The mayor of Orem, Utah, was allegedly spat on and punched by the adult daughter of a newspaper reporter he allegedly disparaged during a City Council meeting this week.
Linnea Pugmire, 31, was arrested Tuesday evening by Orem police after confronting Mayor David Young in a heated skirmish caught on video.
The faceoff unfolded after Young spent about 20 minutes at Tuesday’s meeting discussing articles about himself and the council by reporter Genelle Pugmire in the local newspaper, the Daily Herald, dismissing them as “off the rails” and “overly ridiculous.”
Video of the confrontation, shared by a witness with NBC affiliate KSL of Salt Lake City, showed the moment the younger Pugmire said “How dare you?” to Young, who quipped, “How dare you? Get out of my face!” and Pugmire spat at him.
Pugmire is seen charging toward Young and throwing a punch toward his face and swinging toward other people around him. At one point, Pugmire pointed and said, “Don’t talk about my mother.”
“I’m sick of being pushed around by your mother,” Young said to Pugmire in the clip.
Pugmire was booked into jail on charges of disorderly conduct, assault, propelling a bodily substance and threatening elected officials, and was released Wednesday, according to Utah County booking records.
The police booking affidavit obtained by KSL said Pugmire “admitted to being upset at the mayor over personal concerns with family.”
“While speaking with the victims and witnesses of this incident, officers also learned there was a second victim who had been hit and spit on,” the report said. It did not identify that second person.
Pugmire declined to comment on the incident Thursday., NBC News has reached out to the Daily Herald for comment.
During Tuesday's council meeting, Young spoke at length about the Daily Herald reports concerning himself and the council.
"I wouldn’t make a big deal about this, but it just keeps happening and happening, and this keeps coming out of this paper, and we just have to keep going along, and it’s just not right. I want to give a few examples to help us understand that this is not an isolated occurrence," he said.
Young pointed to one headline that centered on rising fees in the annual budget. “That sounds kind of ominous doesn’t it? Of the options available ... this could have been 'Orem State Council Adopts Balanced Budget,'" he said.
He went through several articles reading out headlines and criticizing the content, often dismissing them as a stretch and as painting the council in a bad light.
He also complained about a story about a $1 million fraud lawsuit in Alabama that the mayor was named in last year.
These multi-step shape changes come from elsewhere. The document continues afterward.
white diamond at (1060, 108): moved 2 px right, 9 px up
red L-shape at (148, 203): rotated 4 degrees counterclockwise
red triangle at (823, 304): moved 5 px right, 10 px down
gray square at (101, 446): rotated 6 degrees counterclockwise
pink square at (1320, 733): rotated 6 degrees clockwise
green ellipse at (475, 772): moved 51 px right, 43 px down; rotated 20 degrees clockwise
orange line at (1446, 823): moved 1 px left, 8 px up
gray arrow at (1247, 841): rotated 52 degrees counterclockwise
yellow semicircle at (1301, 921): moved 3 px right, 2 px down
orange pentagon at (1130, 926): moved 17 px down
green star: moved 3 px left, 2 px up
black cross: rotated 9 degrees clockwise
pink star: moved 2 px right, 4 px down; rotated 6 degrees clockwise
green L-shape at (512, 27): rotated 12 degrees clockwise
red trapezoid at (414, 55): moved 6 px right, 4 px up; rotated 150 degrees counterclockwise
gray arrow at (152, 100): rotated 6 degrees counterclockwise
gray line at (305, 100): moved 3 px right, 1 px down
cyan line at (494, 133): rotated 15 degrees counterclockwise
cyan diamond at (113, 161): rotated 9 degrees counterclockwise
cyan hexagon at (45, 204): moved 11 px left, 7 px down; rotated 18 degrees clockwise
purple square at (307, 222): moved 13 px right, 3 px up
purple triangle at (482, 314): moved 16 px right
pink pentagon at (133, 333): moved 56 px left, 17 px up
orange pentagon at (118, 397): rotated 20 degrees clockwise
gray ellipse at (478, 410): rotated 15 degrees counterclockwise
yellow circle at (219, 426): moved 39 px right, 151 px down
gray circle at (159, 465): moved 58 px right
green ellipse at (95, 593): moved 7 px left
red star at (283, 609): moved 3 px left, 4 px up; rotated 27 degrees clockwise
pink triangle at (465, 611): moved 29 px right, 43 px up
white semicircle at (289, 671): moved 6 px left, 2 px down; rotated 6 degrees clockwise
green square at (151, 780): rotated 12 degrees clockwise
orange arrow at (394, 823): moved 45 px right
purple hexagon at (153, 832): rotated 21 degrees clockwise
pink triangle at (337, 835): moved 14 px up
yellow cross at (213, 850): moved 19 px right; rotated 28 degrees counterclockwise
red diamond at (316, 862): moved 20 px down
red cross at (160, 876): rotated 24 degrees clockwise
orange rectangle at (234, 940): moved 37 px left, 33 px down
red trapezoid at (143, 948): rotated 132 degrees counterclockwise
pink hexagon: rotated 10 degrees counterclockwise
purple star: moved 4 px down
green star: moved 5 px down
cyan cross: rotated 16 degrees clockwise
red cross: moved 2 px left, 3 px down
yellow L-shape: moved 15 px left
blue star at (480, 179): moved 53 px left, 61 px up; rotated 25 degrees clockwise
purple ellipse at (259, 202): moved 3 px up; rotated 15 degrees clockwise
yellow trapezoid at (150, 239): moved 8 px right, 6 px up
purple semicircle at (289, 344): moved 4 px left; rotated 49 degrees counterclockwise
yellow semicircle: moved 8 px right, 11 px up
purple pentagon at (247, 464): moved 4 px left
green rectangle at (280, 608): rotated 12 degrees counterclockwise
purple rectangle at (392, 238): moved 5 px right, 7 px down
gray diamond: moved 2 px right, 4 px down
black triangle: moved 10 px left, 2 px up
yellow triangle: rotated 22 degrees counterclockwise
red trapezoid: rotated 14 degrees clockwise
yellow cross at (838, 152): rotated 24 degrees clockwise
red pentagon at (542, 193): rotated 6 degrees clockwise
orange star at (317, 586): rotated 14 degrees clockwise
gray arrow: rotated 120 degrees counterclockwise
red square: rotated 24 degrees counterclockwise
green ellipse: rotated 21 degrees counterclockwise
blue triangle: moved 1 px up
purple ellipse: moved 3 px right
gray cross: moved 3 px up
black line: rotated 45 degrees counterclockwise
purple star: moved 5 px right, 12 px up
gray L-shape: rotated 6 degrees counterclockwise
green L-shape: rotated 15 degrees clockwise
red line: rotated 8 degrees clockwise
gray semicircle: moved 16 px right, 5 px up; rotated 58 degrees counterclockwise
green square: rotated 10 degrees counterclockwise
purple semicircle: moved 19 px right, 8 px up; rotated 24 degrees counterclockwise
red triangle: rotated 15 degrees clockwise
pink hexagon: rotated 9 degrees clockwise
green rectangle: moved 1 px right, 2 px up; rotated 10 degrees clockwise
He said on that report: “It’s just mind-blowing — the disconnect — what’s going on in this newspaper versus what’s going on in reality.”
In a statement Wednesday, Young said: “As a community, we are better than this and I hope this incident will further serve as a wakeup call for the need for more responsible journalism and for each of us to work together with greater civility and unity.”